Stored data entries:
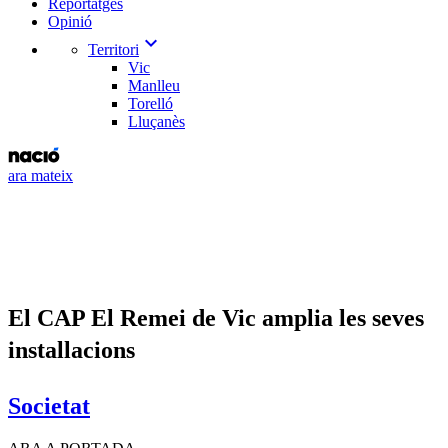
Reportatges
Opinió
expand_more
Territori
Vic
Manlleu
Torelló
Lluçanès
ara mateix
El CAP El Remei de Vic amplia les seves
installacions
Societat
* * *
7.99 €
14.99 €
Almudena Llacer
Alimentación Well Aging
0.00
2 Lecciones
...
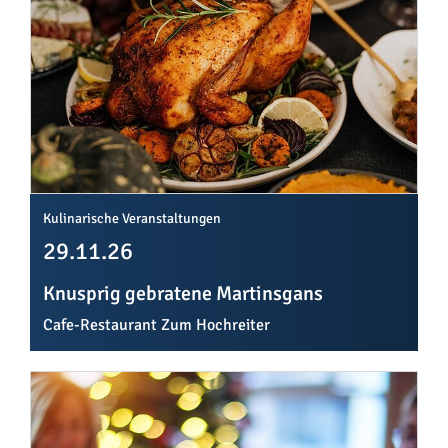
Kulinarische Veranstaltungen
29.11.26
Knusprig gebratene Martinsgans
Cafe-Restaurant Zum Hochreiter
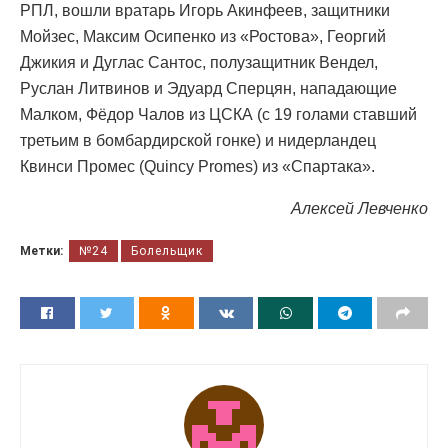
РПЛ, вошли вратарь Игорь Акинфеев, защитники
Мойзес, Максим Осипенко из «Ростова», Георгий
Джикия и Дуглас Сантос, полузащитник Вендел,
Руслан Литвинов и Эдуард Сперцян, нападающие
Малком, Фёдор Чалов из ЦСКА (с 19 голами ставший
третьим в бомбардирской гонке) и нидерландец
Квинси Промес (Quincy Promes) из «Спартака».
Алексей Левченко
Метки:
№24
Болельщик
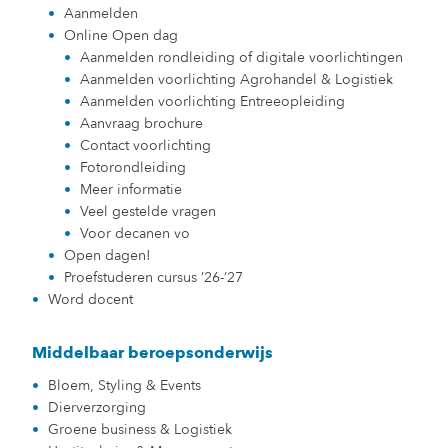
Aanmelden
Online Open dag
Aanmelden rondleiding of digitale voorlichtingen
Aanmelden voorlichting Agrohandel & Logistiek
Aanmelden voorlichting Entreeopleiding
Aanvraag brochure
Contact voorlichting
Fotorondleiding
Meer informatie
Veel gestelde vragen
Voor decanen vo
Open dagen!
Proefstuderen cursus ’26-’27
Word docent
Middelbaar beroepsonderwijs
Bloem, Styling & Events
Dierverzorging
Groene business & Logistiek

**ASSIGNMENT:** The expected result is a copy of each line in the records where "Logistiek" appears.

**SOLUTION FOR THIS PROBLEM:**
Aanmelden voorlichting Agrohandel & Logistiek
Groene business & Logistiek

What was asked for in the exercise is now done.